Weltmeyer – this was a well-established name and a “trademark” worldwide. No matter whether in Australia, the US, Russia or Africa – everybody familiar with the dressage horse business knew his name. The middle-framed chestnut with the captivating presence was surrounded by an aura of sanctity and invincibility. Weltmeyer had his roots in the north-western area of Lower Saxony, in the Kehdinger Land, one of the main Hanoverian breeding areas. He was born in 1984 in the stable of Hermann Meyer in Allwörden. His breeder still remembers today: “When I saw the colt the first time, I immediately knew that he was something special! It is only once in a lifetime that you breed such a horse!” But Hermann Meyer couldn’t foresee that Weltmeyer would later bring him that much fame. He rejected many sale offers for the colt to which he gave the name Weltwunder. The succeeding incredibly fantastic career should prove him right. The youngster matured into an impressive young stallion, leaving the Verden Stallion Licensing in 1986 as unbeaten winner and state stud stallion. The retired manager of the Celle National State Stud, Dr. Bade, purchased the self-confident and brilliantly moving stallion in the first lot of stallions for the Hanoverian breed. And it was Dr. Bade who accurately renamed the stallion into Weltmeyer. It was the birth of a legend. And his streak of success never ended!

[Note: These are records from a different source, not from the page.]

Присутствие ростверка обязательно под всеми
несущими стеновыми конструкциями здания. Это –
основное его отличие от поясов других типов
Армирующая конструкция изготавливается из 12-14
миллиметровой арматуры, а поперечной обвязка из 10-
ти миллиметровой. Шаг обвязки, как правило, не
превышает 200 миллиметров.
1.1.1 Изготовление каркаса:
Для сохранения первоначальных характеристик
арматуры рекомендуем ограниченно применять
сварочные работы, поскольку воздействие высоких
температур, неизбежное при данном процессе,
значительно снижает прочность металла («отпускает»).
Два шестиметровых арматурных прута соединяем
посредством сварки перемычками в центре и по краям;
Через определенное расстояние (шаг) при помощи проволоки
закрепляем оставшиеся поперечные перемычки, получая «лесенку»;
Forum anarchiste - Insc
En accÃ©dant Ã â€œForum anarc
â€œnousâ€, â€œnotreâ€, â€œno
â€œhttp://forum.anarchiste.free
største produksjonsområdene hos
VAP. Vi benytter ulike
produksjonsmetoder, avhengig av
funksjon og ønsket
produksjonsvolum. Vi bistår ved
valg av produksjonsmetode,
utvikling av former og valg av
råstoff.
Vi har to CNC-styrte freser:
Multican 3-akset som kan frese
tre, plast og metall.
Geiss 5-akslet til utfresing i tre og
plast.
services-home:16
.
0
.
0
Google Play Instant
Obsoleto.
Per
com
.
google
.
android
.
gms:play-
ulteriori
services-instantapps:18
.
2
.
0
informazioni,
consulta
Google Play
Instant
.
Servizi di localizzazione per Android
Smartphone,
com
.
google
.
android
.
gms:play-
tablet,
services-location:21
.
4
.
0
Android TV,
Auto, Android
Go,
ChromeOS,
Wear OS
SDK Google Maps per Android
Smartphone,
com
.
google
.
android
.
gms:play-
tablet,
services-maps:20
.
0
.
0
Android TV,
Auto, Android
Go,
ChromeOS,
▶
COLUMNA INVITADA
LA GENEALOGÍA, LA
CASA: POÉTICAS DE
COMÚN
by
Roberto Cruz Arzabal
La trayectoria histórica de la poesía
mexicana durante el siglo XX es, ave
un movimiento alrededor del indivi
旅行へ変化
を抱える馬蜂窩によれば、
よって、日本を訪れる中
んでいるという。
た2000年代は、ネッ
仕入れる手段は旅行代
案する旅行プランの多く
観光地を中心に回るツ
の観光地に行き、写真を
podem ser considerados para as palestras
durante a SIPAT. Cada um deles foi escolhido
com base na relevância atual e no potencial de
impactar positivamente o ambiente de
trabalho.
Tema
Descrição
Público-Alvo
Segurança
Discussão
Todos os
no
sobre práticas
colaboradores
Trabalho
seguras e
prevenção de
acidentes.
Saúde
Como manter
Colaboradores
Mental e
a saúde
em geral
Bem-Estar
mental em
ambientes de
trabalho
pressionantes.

The stallion licensing victory followed the victory at the stallion performance test in 1987. Weltmeyer is one of only few German stallions to earn more than 140 points in all evaluations! He was simply unbeatable. Under OSM Hans-Peter Klaus, he became the first Celle state stud stallion to win the Federal Championship title in Vechta, also in 1987. And this successful series was continued with the Freiherr von Stenglin-Prize in 1988, the nomination “Best Stallion of the Year 1988” and the DLG-victory in Frankfurt/Main in 1989. It was no more than a logical consequence that Weltmeyer would be proclaimed Hanoverian Stallion of the Year some day, and this honour followed in 1998.
And Weltmeyer’s stallion career was as exemplary. His successes made breeding rates explode. His focus was to pass on his outstanding dressage predisposition to his offspring, with his progeny displaying the necessary spirit and an intelligent alertness, combined with above-average movement and an excellent hindquarter – all these features became his trademark. Mentioning all his breeding successes would go far beyond the scope of this obituary. But key numbers such as a breed value of 148 points, a total amount of lifetime winnings of his offspring of 2.3 mio. Euro and the unbelievable number of 2200 registered competition horses, among them 400 successful medium and 175 advanced level horses, speak for themselves. He sired the Olympic horses Wie Weltmeyer/Emma Hindle, Weltall (VA)/Martin Schaudt and Vincent/Bernadette Pujals. His son Warum Nicht FRH/Isabell Werth represents the crop of internationally successful championship horses. Weltmeyer is sire to 11 Federal Champions, among them state stud stallion Wolkentanz and Wolkenstein II, and he appears as grandsire in countless pedigrees. Many of his meanwhile 108 licensed sons followed in their sire’s footsteps as they also won their stallion licensing events. And his daughters are as successful as his sons. Many Weltmeyer-daughters dominated local mare shows, and many of them represented their sire and the Hanoverian brand at trans-regional mare shows, for example state premium mare Weltina who became Champion of the Federal Mare Show in Neustadt/Dosse in 2002. Another example is Windrose; she competed at international level, earning the Reserve Championship-title at the European Mare Show in Brussels in 1992. Weltmeyer’s legacy will live on in his more than 1300 daughters, as hardly any other stallion ever has had such a tremendous influence on the Hanoverian mare basis as the impressive World Cup I-son.
Brentano II and Espri already left our stallion stock before, we now lost another grand seigneur. Even though Weltmeyer will not return to the Marstall any more, we will never cease to remember him. He has left his mark on the Hanoverian horse breed, and he will live on in his sons and particularly in his daughters. To honour him, the Weltmeyer-fountain will be inaugurated late in summer this year – it is too bad that he will not be with us any more.